High negative interference (HNI), in contrast to positive interference, refers to the association of recombination events ordinarily measured over short genomic distances, usually within a gene. Over such short distances there is a positive correlation (negative interference) of recombinational events. As studied in bacteriophage T4 this correlation is greater the shorter the interval between the sites used for detection. HNI is due to multiple exchanges within a short region of the genome during an individual mating event. What is counted as a “single exchange” in a genetic cross involving only distant markers may in reality be a complex event that is distributed over a finite region of the genome. Switching between template DNA strands during DNA synthesis (see Figure, SDSA pathway), referred to as copy-choice recombination, was proposed to explain the positive correlation of recombination events within the gene. HNI appears to require fairly precise base complementarity in the regions of the parental genomes where the associated recombination events occur.

===HIV===

Each human immunodeficiency virus (HIV) particle contains two single-stranded positive sense RNA genomes.
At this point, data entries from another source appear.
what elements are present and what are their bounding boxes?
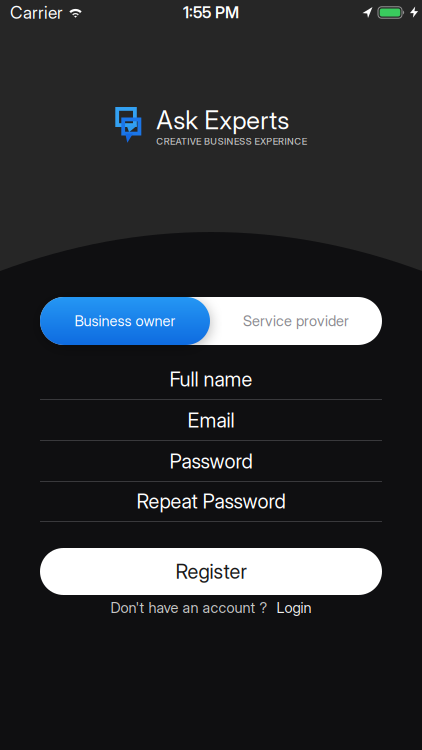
button[interactable]: Business owner — [40, 297, 210, 345]
staticText: 1:55 PM — [183, 3, 239, 22]
staticText: Carrier — [10, 2, 63, 23]
staticText: Repeat Password — [136, 489, 286, 513]
button[interactable]: Login — [276, 599, 312, 616]
staticText: CREATIVE BUSINESS EXPERINCE — [156, 136, 307, 147]
staticText: Don't have an account ? — [110, 599, 268, 616]
staticText: Password — [170, 449, 252, 473]
staticText: Login — [276, 599, 312, 616]
staticText: Full name — [170, 367, 252, 391]
staticText: Business owner — [74, 312, 176, 330]
textField[interactable]: Password — [40, 441, 382, 482]
button[interactable]: Service provider — [210, 297, 382, 345]
staticText: Email — [188, 408, 234, 432]
textField[interactable]: Repeat Password — [40, 482, 382, 522]
staticText: Ask Experts — [156, 105, 289, 135]
staticText: Register — [176, 560, 246, 583]
textField[interactable]: Full name — [40, 359, 382, 400]
button[interactable]: Register — [40, 548, 382, 595]
textField[interactable]: Email — [40, 400, 382, 441]
staticText: Service provider — [243, 312, 349, 330]
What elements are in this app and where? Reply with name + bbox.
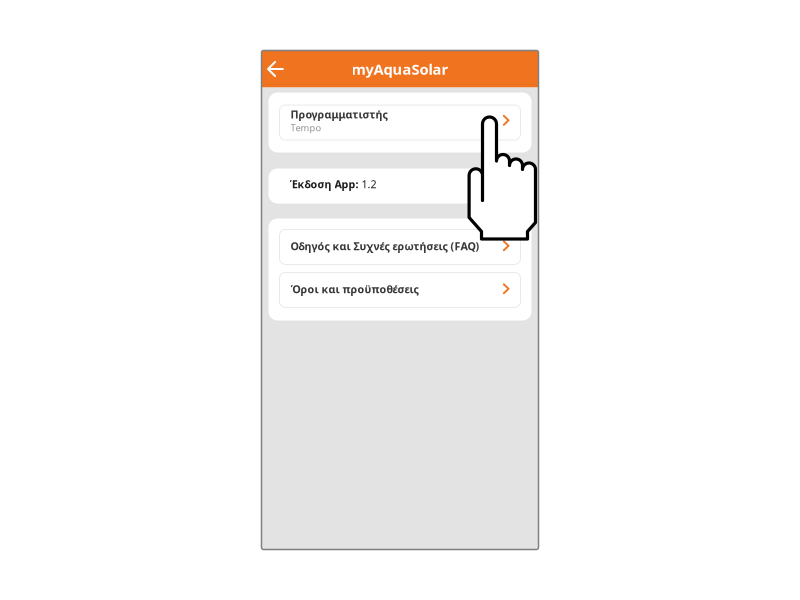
button[interactable]: Προγραμματιστής bbox=[280, 105, 520, 140]
staticText: Όροι και προϋποθέσεις bbox=[290, 282, 418, 296]
staticText: Προγραμματιστής bbox=[290, 107, 388, 121]
button[interactable]: Όροι και προϋποθέσεις bbox=[280, 272, 520, 308]
button[interactable]: Back bbox=[262, 52, 284, 86]
staticText: Οδηγός και Συχνές ερωτήσεις (FAQ) bbox=[290, 239, 480, 253]
staticText: myAquaSolar bbox=[352, 59, 448, 79]
staticText: Tempo bbox=[290, 121, 322, 134]
button[interactable]: Οδηγός και Συχνές ερωτήσεις (FAQ) bbox=[280, 230, 520, 264]
staticText: 1.2 bbox=[362, 177, 376, 191]
staticText: Έκδοση App: bbox=[290, 177, 362, 191]
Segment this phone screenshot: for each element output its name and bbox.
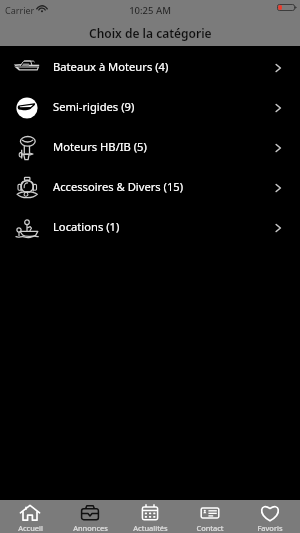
button[interactable]: Annonces — [60, 500, 120, 533]
staticText: Locations (1) — [53, 219, 120, 234]
staticText: Accueil — [18, 523, 43, 533]
button[interactable]: Moteurs HB/IB (5) — [0, 128, 300, 168]
button[interactable]: Locations (1) — [0, 208, 300, 248]
staticText: Carrier — [5, 4, 35, 16]
button[interactable]: Bateaux à Moteurs (4) — [0, 48, 300, 88]
button[interactable]: Accueil — [0, 500, 60, 533]
button[interactable]: Semi-rigides (9) — [0, 88, 300, 128]
staticText: Contact — [196, 523, 224, 533]
staticText: Actualités — [133, 523, 168, 533]
staticText: Annonces — [73, 523, 108, 533]
staticText: Moteurs HB/IB (5) — [53, 139, 147, 154]
button[interactable]: Accessoires & Divers (15) — [0, 168, 300, 208]
button[interactable]: Actualités — [120, 500, 180, 533]
staticText: Semi-rigides (9) — [53, 99, 135, 114]
staticText: Favoris — [257, 523, 283, 533]
staticText: Choix de la catégorie — [89, 25, 212, 41]
staticText: Bateaux à Moteurs (4) — [53, 59, 169, 74]
button[interactable]: Favoris — [240, 500, 300, 533]
button[interactable]: Contact — [180, 500, 240, 533]
staticText: Accessoires & Divers (15) — [53, 179, 184, 194]
staticText: 10:25 AM — [0, 4, 300, 17]
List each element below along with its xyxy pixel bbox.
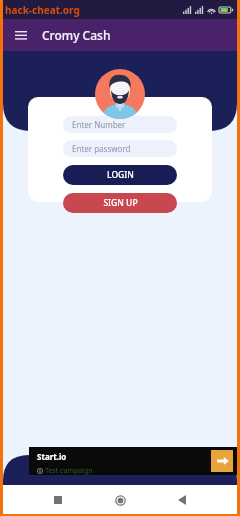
staticText: Enter password	[72, 143, 131, 154]
staticText: Test campaign	[45, 466, 93, 475]
button[interactable]: SIGN UP	[63, 193, 177, 213]
button[interactable]: Enter password	[63, 140, 177, 157]
button[interactable]: LOGIN	[63, 165, 177, 185]
staticText: Start.io	[37, 451, 67, 462]
button[interactable]: Open ad	[211, 450, 233, 472]
button[interactable]: Home	[108, 488, 132, 512]
staticText: LOGIN	[107, 169, 134, 181]
staticText: SIGN UP	[103, 197, 138, 209]
button[interactable]: Enter Number	[63, 116, 177, 133]
button[interactable]: Back	[170, 488, 194, 512]
staticText: Enter Number	[72, 119, 126, 130]
button[interactable]: Start.io	[29, 447, 237, 475]
button[interactable]: Open navigation menu	[12, 26, 30, 44]
staticText: hack-cheat.org	[5, 3, 80, 17]
button[interactable]: Profile picture	[95, 69, 145, 119]
button[interactable]: Recent apps	[46, 488, 70, 512]
staticText: Cromy Cash	[42, 27, 111, 43]
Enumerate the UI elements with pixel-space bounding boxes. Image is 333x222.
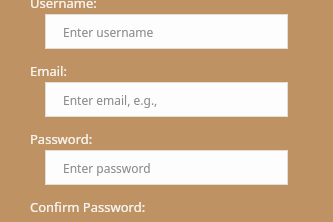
staticText: Enter username bbox=[63, 24, 154, 40]
staticText: Enter password bbox=[63, 160, 151, 176]
staticText: Username: bbox=[30, 0, 97, 12]
button[interactable]: Enter username bbox=[45, 14, 288, 49]
staticText: Password: bbox=[30, 130, 93, 148]
staticText: Enter email, e.g., someone@example.com bbox=[63, 92, 288, 108]
button[interactable]: Enter password bbox=[45, 150, 288, 185]
button[interactable]: Enter email, e.g., someone@example.com bbox=[45, 82, 288, 117]
other: Registration form bbox=[0, 0, 333, 222]
staticText: Confirm Password: bbox=[30, 198, 146, 216]
staticText: Email: bbox=[30, 62, 67, 80]
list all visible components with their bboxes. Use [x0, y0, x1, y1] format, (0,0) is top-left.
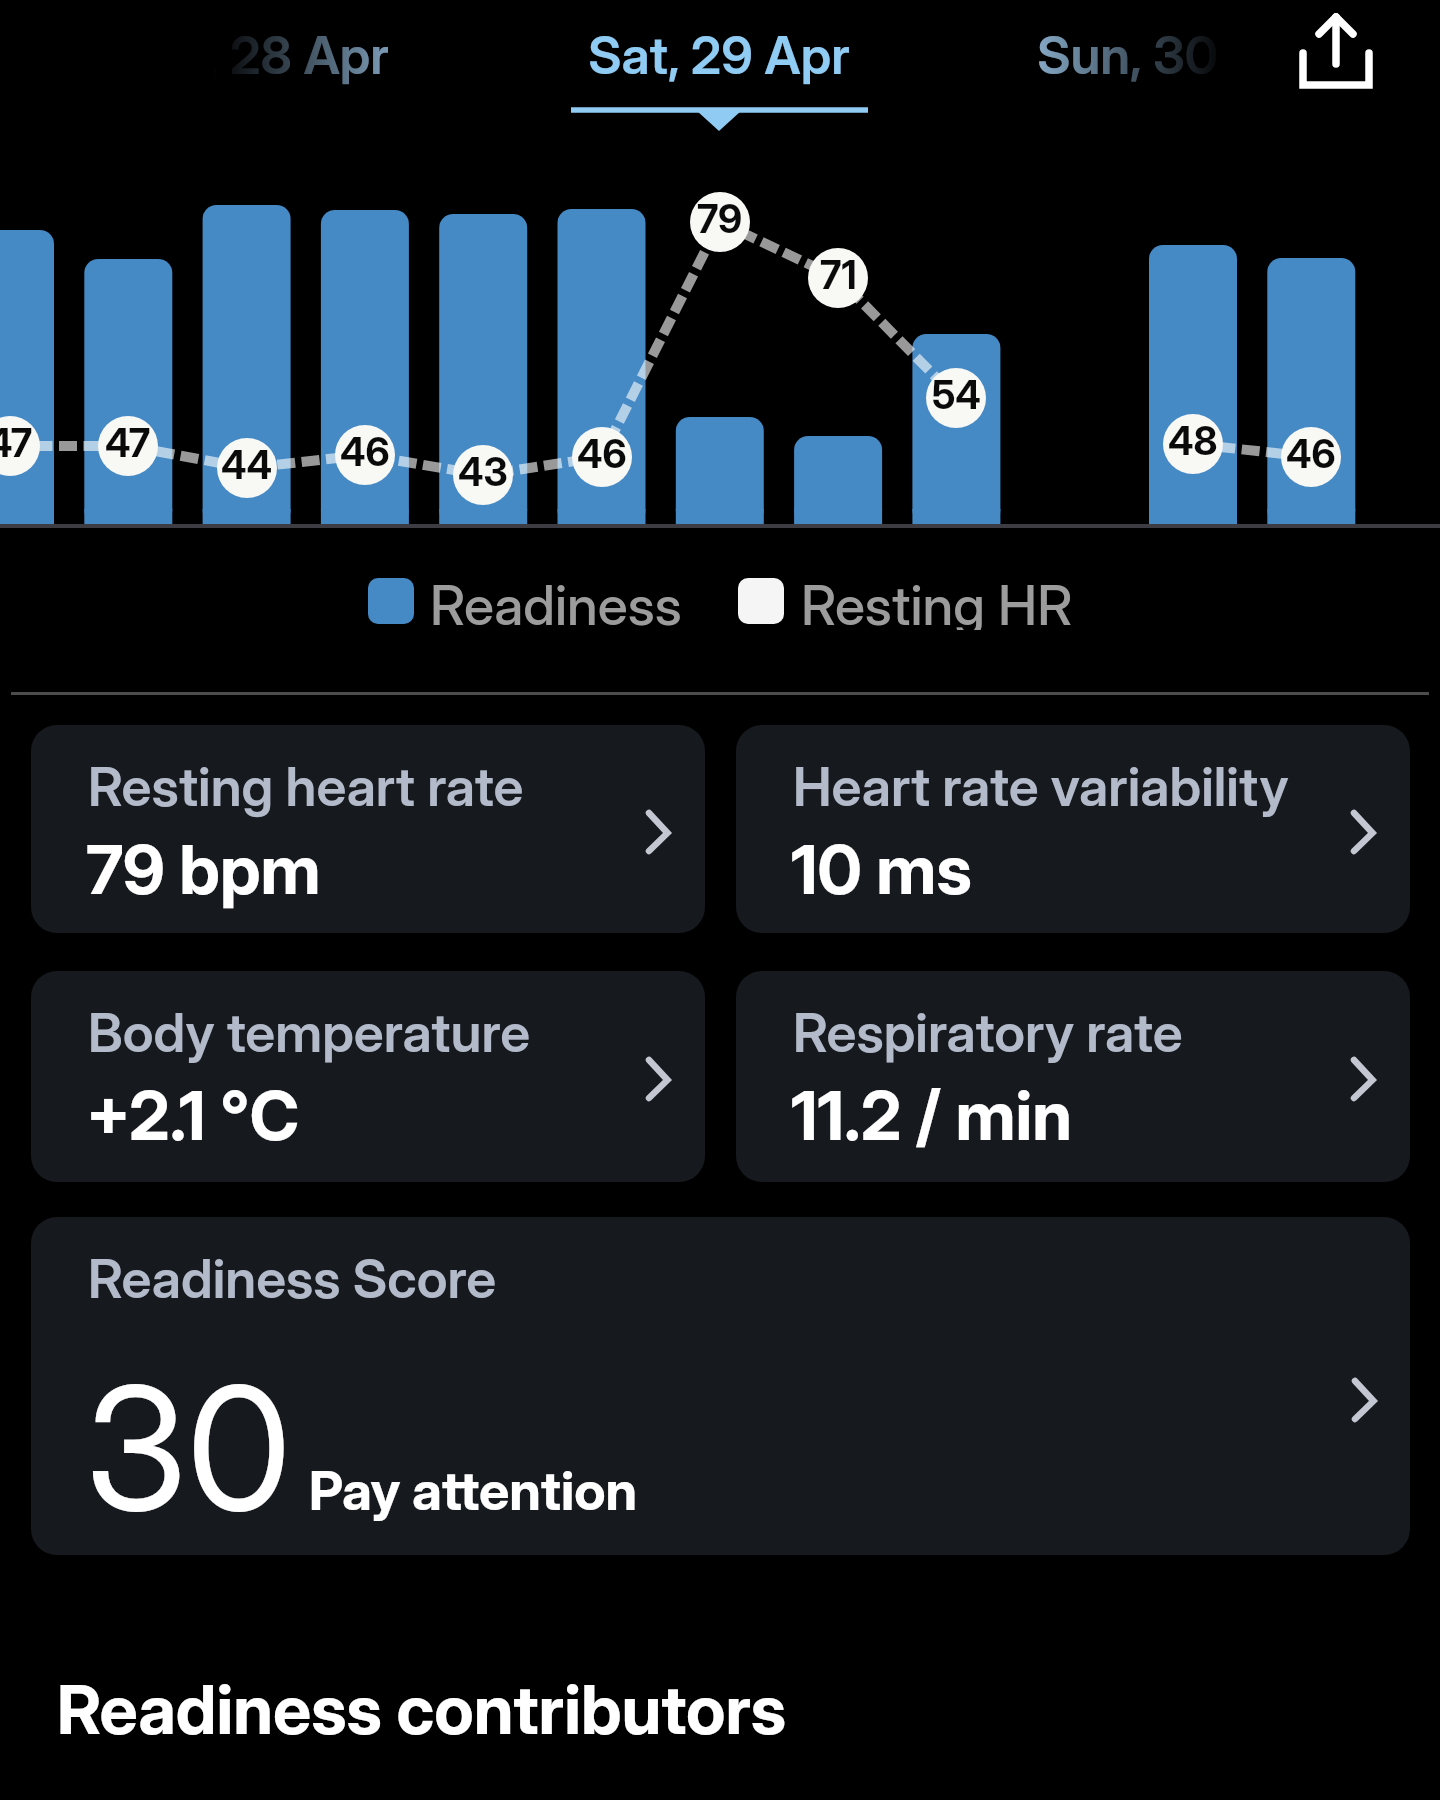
- button[interactable]: Resting heart rate 54: [926, 368, 986, 428]
- staticText: 71: [820, 251, 857, 298]
- staticText: Sat, 29 Apr: [588, 24, 850, 87]
- staticText: 43: [458, 448, 508, 495]
- staticText: 46: [1286, 430, 1336, 477]
- button[interactable]: Readiness: [368, 572, 682, 630]
- button[interactable]: Heart rate variability: [736, 725, 1410, 933]
- staticText: 79 bpm: [86, 828, 321, 910]
- staticText: Respiratory rate: [793, 1000, 1183, 1065]
- staticText: Body temperature: [88, 1000, 531, 1065]
- staticText: Fri, 28 Apr: [147, 24, 389, 87]
- button[interactable]: Body temperature: [31, 971, 705, 1182]
- button[interactable]: Resting heart rate 71: [808, 248, 868, 308]
- staticText: 30: [85, 1345, 292, 1551]
- button[interactable]: Share: [1276, 0, 1396, 120]
- button[interactable]: Resting heart rate 48: [1163, 414, 1223, 474]
- staticText: 46: [577, 430, 627, 477]
- button[interactable]: Resting heart rate 46: [572, 427, 632, 487]
- button[interactable]: Resting heart rate 47: [0, 416, 40, 476]
- button[interactable]: Resting heart rate 44: [217, 438, 277, 498]
- staticText: Sun, 30 Apr: [1037, 24, 1315, 87]
- staticText: 47: [0, 419, 33, 466]
- staticText: Readiness: [430, 572, 682, 630]
- staticText: 54: [932, 371, 981, 418]
- staticText: 46: [340, 428, 390, 475]
- button[interactable]: Resting heart rate: [31, 725, 705, 933]
- button[interactable]: Respiratory rate: [736, 971, 1410, 1182]
- button[interactable]: Resting heart rate 43: [453, 445, 513, 505]
- button[interactable]: Resting heart rate 47: [98, 416, 158, 476]
- staticText: 47: [105, 419, 151, 466]
- staticText: Heart rate variability: [793, 754, 1289, 819]
- button[interactable]: Resting heart rate 46: [335, 425, 395, 485]
- button[interactable]: Resting heart rate 79: [690, 192, 750, 252]
- button[interactable]: Sun, 30 Apr: [966, 16, 1386, 94]
- button[interactable]: Resting HR: [738, 572, 1073, 630]
- button[interactable]: Sat, 29 Apr: [509, 16, 929, 94]
- staticText: 44: [221, 441, 273, 488]
- staticText: Resting HR: [801, 572, 1073, 630]
- staticText: 10 ms: [791, 828, 972, 910]
- staticText: Readiness contributors: [57, 1668, 787, 1750]
- staticText: +2.1 °C: [86, 1074, 300, 1156]
- staticText: 79: [697, 195, 743, 242]
- staticText: 11.2 / min: [791, 1074, 1072, 1156]
- staticText: Pay attention: [309, 1458, 638, 1523]
- button[interactable]: Fri, 28 Apr: [58, 16, 478, 94]
- staticText: 48: [1168, 417, 1218, 464]
- button[interactable]: Resting heart rate 46: [1281, 427, 1341, 487]
- staticText: Resting heart rate: [88, 754, 524, 819]
- button[interactable]: Readiness Score: [31, 1217, 1410, 1555]
- staticText: Readiness Score: [88, 1246, 497, 1311]
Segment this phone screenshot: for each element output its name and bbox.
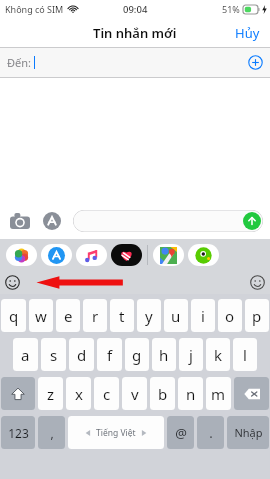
staticText: v: [131, 384, 139, 404]
button[interactable]: b: [150, 377, 175, 410]
button[interactable]: iMessage app: [188, 244, 219, 266]
button[interactable]: Backspace: [234, 377, 269, 410]
button[interactable]: Emoji keyboard: [5, 275, 20, 290]
staticText: i: [201, 306, 205, 326]
staticText: 09:04: [123, 3, 148, 16]
staticText: l: [243, 345, 247, 365]
button[interactable]: g: [125, 338, 149, 371]
button[interactable]: z: [38, 377, 63, 410]
button[interactable]: e: [56, 299, 80, 332]
button[interactable]: Nhập: [227, 416, 269, 449]
button[interactable]: l: [233, 338, 257, 371]
button[interactable]: j: [179, 338, 203, 371]
staticText: u: [171, 306, 181, 326]
button[interactable]: u: [164, 299, 188, 332]
button[interactable]: i: [191, 299, 215, 332]
staticText: r: [92, 306, 99, 326]
button[interactable]: h: [152, 338, 176, 371]
button[interactable]: 123: [1, 416, 35, 449]
button[interactable]: Send: [243, 212, 261, 230]
staticText: @: [175, 424, 187, 442]
button[interactable]: t: [110, 299, 134, 332]
staticText: 51%: [222, 3, 240, 15]
staticText: b: [158, 384, 168, 404]
button[interactable]: p: [245, 299, 269, 332]
button[interactable]: Space, Tiếng Việt: [68, 416, 164, 449]
button[interactable]: @: [167, 416, 194, 449]
staticText: 123: [8, 425, 29, 441]
button[interactable]: v: [122, 377, 147, 410]
staticText: o: [225, 306, 235, 326]
staticText: Không có SIM: [5, 3, 64, 15]
button[interactable]: a: [13, 338, 38, 371]
staticText: e: [64, 306, 73, 326]
staticText: t: [119, 306, 125, 326]
staticText: k: [214, 345, 223, 365]
staticText: Hủy: [235, 24, 260, 42]
staticText: n: [186, 384, 196, 404]
button[interactable]: .: [197, 416, 224, 449]
button[interactable]: iMessage app: [41, 244, 72, 266]
staticText: c: [103, 384, 111, 404]
button[interactable]: c: [94, 377, 119, 410]
staticText: x: [75, 384, 83, 404]
button[interactable]: Shift: [1, 377, 35, 410]
staticText: Tin nhắn mới: [93, 24, 177, 42]
button[interactable]: x: [66, 377, 91, 410]
button[interactable]: m: [206, 377, 231, 410]
staticText: Đến:: [7, 55, 31, 70]
button[interactable]: iMessage app: [153, 244, 184, 266]
staticText: z: [47, 384, 55, 404]
button[interactable]: s: [41, 338, 66, 371]
button[interactable]: w: [29, 299, 53, 332]
staticText: a: [21, 345, 30, 365]
button[interactable]: App Store: [39, 208, 65, 234]
button[interactable]: Add contact: [248, 55, 263, 70]
staticText: Nhập: [234, 425, 263, 440]
button[interactable]: App store browse: [250, 275, 265, 290]
button[interactable]: n: [178, 377, 203, 410]
button[interactable]: ,: [38, 416, 65, 449]
button[interactable]: f: [97, 338, 122, 371]
staticText: Tiếng Việt: [96, 427, 136, 439]
staticText: f: [107, 345, 113, 365]
staticText: w: [35, 306, 47, 326]
staticText: .: [209, 424, 213, 442]
button[interactable]: y: [137, 299, 161, 332]
staticText: ,: [50, 425, 54, 441]
button[interactable]: r: [83, 299, 107, 332]
staticText: j: [189, 345, 193, 365]
button[interactable]: Camera: [7, 208, 33, 234]
button[interactable]: o: [218, 299, 242, 332]
staticText: y: [145, 306, 153, 326]
staticText: q: [9, 306, 19, 326]
button[interactable]: iMessage app: [6, 244, 37, 266]
button[interactable]: iMessage app: [76, 244, 107, 266]
staticText: m: [211, 384, 226, 404]
button[interactable]: d: [69, 338, 94, 371]
button[interactable]: k: [206, 338, 230, 371]
button[interactable]: iMessage app: [111, 244, 142, 266]
staticText: s: [50, 345, 58, 365]
staticText: g: [132, 345, 142, 365]
staticText: d: [77, 345, 87, 365]
button[interactable]: q: [1, 299, 26, 332]
button[interactable]: Send: [73, 210, 263, 232]
staticText: h: [159, 345, 169, 365]
button[interactable]: Hủy: [225, 20, 270, 46]
staticText: p: [252, 306, 262, 326]
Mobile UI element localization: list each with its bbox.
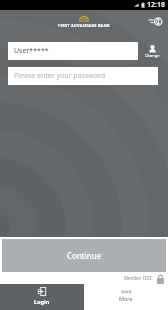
staticText: More: [119, 295, 133, 302]
button[interactable]: Change: [138, 40, 167, 62]
staticText: Change: [145, 53, 160, 58]
staticText: Please enter your password: [14, 71, 106, 81]
staticText: Member FDIC: [124, 275, 153, 281]
button[interactable]: Please enter your password: [8, 67, 158, 85]
staticText: User*****: [14, 46, 49, 56]
staticText: 12:18: [147, 0, 165, 10]
button[interactable]: More: [84, 284, 168, 310]
button[interactable]: Rates: [140, 10, 168, 33]
staticText: Continue: [67, 250, 102, 261]
button[interactable]: Login: [0, 284, 84, 310]
staticText: FIRST ADVANTAGE BANK: [58, 23, 110, 28]
button[interactable]: User*****: [8, 42, 138, 60]
button[interactable]: Continue: [2, 239, 166, 272]
staticText: Login: [34, 298, 50, 305]
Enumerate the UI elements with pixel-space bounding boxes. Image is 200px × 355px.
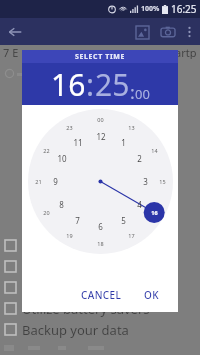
staticText: 19 <box>66 232 73 239</box>
staticText: artp <box>175 45 197 59</box>
staticText: 7 <box>75 215 80 226</box>
staticText: 18 <box>97 240 104 247</box>
staticText: : <box>130 80 135 105</box>
staticText: 11 <box>73 137 83 148</box>
staticText: 16 <box>151 209 158 216</box>
button[interactable] <box>0 256 200 277</box>
button[interactable]: Backup your data <box>0 319 200 340</box>
staticText: 17 <box>128 232 135 239</box>
staticText: 9 <box>53 176 58 187</box>
staticText: CANCEL <box>81 288 122 302</box>
staticText: 2 <box>137 153 142 164</box>
button[interactable]: Gallery <box>132 22 152 42</box>
staticText: SELECT TIME <box>75 52 125 62</box>
staticText: 21 <box>35 178 42 185</box>
staticText: 100% <box>141 4 160 14</box>
button[interactable]: CANCEL <box>76 285 127 305</box>
button[interactable]: Utilize battery savers <box>0 298 200 319</box>
staticText: OK <box>144 288 159 302</box>
staticText: 1 <box>121 137 126 148</box>
staticText: 4 <box>137 199 142 210</box>
staticText: Backup your data <box>22 321 129 339</box>
button[interactable]: Clock face, hour 16 selected <box>28 109 173 254</box>
button[interactable] <box>0 277 200 298</box>
staticText: 7 E <box>3 45 19 59</box>
button[interactable] <box>0 235 200 256</box>
button[interactable]: 25 <box>95 64 130 105</box>
staticText: 14 <box>151 147 158 154</box>
button[interactable]: 00 <box>135 85 150 103</box>
staticText: 3 <box>143 176 148 187</box>
staticText: : <box>86 64 95 105</box>
staticText: 13 <box>128 124 135 131</box>
button[interactable]: Camera <box>158 22 178 42</box>
staticText: 5 <box>121 215 126 226</box>
button[interactable]: 16 <box>51 64 86 105</box>
staticText: 8 <box>59 199 64 210</box>
staticText: 23 <box>66 124 73 131</box>
button[interactable]: Back <box>5 22 25 42</box>
staticText: 15 <box>159 178 166 185</box>
staticText: 10 <box>57 153 67 164</box>
staticText: 22 <box>43 147 50 154</box>
button[interactable]: Clock face, hour 16 selected <box>28 109 173 254</box>
button[interactable]: More options <box>181 24 197 40</box>
staticText: 6 <box>98 221 103 232</box>
staticText: 16:25 <box>171 2 197 16</box>
staticText: 00 <box>97 116 104 123</box>
staticText: 20 <box>43 209 50 216</box>
staticText: Utilize battery savers <box>22 300 150 318</box>
staticText: 12 <box>96 131 106 142</box>
button[interactable]: OK <box>139 285 164 305</box>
After infection of a host cell, a DNA copy of the genome is formed by reverse transcription of the RNA genomes. Reverse transcription is accompanied by template switching between the two RNA genome copies (copy-choice recombination). From 5 to 14 recombination events per genome occur at each replication cycle. This recombination exhibits HNI. HNI is apparently caused by correlated template switches during minus-strand DNA synthesis. Template switching recombination appears to be necessary for maintaining genome integrity and as a repair mechanism for salvaging damaged genomes.